Selon une étude de la Ligue contre le cancer, le tabac est présent dans 70% des films français. Historiquement, les cigarettiers étaient partenaires du septième art, mais aussi des acteurs.

Mercredi dernier au Sénat, la ministre de la santé Agnès Buzyn a exprimé son incompréhension concernant la présence de tabac dans les films français « Je ne comprends pas, aujourd'hui, l'importance de la cigarette dans le cinéma français. Il y aura des mesures en ce sens. » D’après une étude de la Ligue contre le cancer, 70% des nouveaux films font apparaître la consommation de tabac.

Depuis, la ministre a retropédalé, précisant sur son compte twitter qu’elle n’a « jamais envisagé ni évoqué l’interdiction de la cigarette au cinéma. La liberté de création doit être garantie. »

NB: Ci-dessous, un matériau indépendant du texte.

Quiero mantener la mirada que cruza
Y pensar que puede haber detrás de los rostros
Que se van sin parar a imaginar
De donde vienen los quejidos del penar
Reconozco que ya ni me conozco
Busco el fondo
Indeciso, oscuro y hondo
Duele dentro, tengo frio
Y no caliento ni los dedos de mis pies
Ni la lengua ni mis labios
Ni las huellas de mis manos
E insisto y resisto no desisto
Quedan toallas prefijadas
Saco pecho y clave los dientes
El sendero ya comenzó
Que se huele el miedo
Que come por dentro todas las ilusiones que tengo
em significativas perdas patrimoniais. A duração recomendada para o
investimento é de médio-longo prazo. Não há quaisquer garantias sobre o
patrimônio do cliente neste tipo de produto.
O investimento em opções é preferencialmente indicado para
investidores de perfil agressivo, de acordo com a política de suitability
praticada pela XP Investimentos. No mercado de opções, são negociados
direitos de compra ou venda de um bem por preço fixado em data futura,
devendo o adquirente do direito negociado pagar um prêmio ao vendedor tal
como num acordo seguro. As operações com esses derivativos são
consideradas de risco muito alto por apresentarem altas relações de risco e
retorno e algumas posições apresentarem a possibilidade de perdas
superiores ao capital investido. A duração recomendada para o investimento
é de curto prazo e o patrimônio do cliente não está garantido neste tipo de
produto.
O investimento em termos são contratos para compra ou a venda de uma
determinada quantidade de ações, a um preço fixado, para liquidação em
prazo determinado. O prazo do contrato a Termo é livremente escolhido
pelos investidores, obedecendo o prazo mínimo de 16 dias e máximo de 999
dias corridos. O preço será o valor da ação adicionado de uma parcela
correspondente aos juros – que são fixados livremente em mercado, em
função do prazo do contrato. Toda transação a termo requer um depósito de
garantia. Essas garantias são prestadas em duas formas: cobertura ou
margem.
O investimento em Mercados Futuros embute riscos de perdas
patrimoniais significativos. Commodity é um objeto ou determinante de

L’influence du tabac sur le spectateur

Selon l’OMS, les films contenant des cigarettes seraient responsables d’un tiers des jeunes nouveaux fumeurs en 2014. C’est aussi l’avis des médecins qui luttent contre le tabagisme. 

Pour les professionnels de la santé, l’influence des images sur le spectateur ne fait aucun doute, comme l’indique le pneumologue Bertrand Dautzenberg : « On observe qu’entre 2010 et 2016, il y a deux fois plus de scènes de tabagisme. Dès qu’il y a une scène de tabagisme qui apparaît. Le cerveau s’allume et donne envie de fumer une cigarette ». 

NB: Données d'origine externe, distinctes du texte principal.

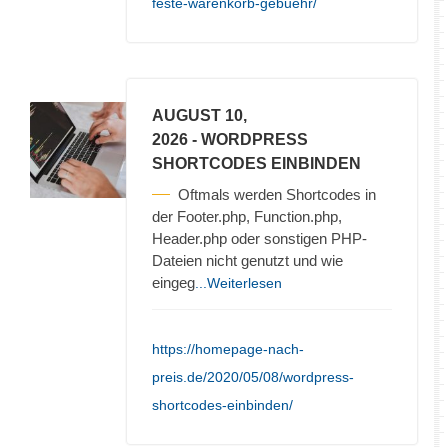
feste-warenkorb-gebuehr/
AUGUST 10,
2026
- WORDPRESS
SHORTCODES EINBINDEN
Oftmals werden Shortcodes in
der Footer.php, Function.php,
Header.php oder sonstigen PHP-
Dateien nicht genutzt und wie
eingeg
...Weiterlesen
https://homepage-nach-
preis.de/2020/05/08/wordpress-
shortcodes-einbinden/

Même si l’utilisation de la cigarette au cinéma sert davantage le récit que la promotion des marques de tabac, cette polémique est l’occasion de revenir sur les liens discrets qui ont pu exister entre ces deux industries. 

Les cigarettiers, partenaires historiques du cinéma

Après la découverte scientifique des effets du tabac sur la santé dans les années 50 aux États-Unis, de grandes campagnes antitabac se sont succédées au fil des années. Progressivement, des restrictions vont être imposées sur les publicités pour les cigarettiers, qui vont devoir trouver une alternative pour continuer à promouvoir leur produit. 

Le contournement des restrictions publicitaires se fera notamment par le cinéma. En 2003, Gérard Dubois écrit un livre dans lequel il révèle des papiers confidentiels, on peut notamment y lire ces propos du responsable de Philip Morris International : « Récemment des groupes antitabac ont réussi à éroder l'acceptabilité sociale du tabagisme. Nous devons utiliser tous les moyens créatifs, et notamment le cinéma, pour renverser cette tendance ».

Devenir partenaire du cinéma en échange de placements de produits s’avère être une alternative efficace pour des industriels du tabac soucieux de toucher les plus jeunes. 

Certains acteurs ont même signé des contrats avec des marques de tabac comme Sylvester Stallone qui s’était engagé à consommer les cigarettes pendant plusieurs films en échange de 500 000 dollars. 

La France n’est pas exempte en la matière

Si en France depuis la loi Évin de 1991 les cigarettiers n’ont plus le droit de faire de publicité, des marques de cigarettes se retrouvent quand même sur grand écran. Dans Le Fabuleux Destin d’Amélie Poulain par exemple, un sac à l’effigie d’une marque au casque est présent à plusieurs reprises sans qu'il n'apporte au récit.